== What is being asked ==
Where the line with "繊維製品の検品・包装作業 ／ パート" appears in the records below, start there and transcribe each line exactly through the last.
───── Records to process
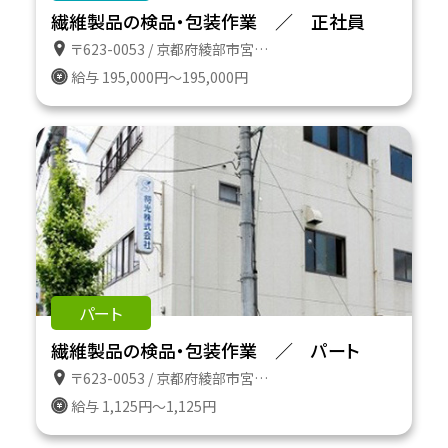
繊維製品の検品・包装作業 ／ 正社員
〒623-0053 / 京都府綾部市宮代町前田１３の６
給与 195,000円～195,000円
パート
繊維製品の検品・包装作業 ／ パート
〒623-0053 / 京都府綾部市宮代町前田１３の６
給与 1,125円～1,125円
──────────
== Exercise response ==
繊維製品の検品・包装作業 ／ パート
〒623-0053 / 京都府綾部市宮代町前田１３の６
給与 1,125円～1,125円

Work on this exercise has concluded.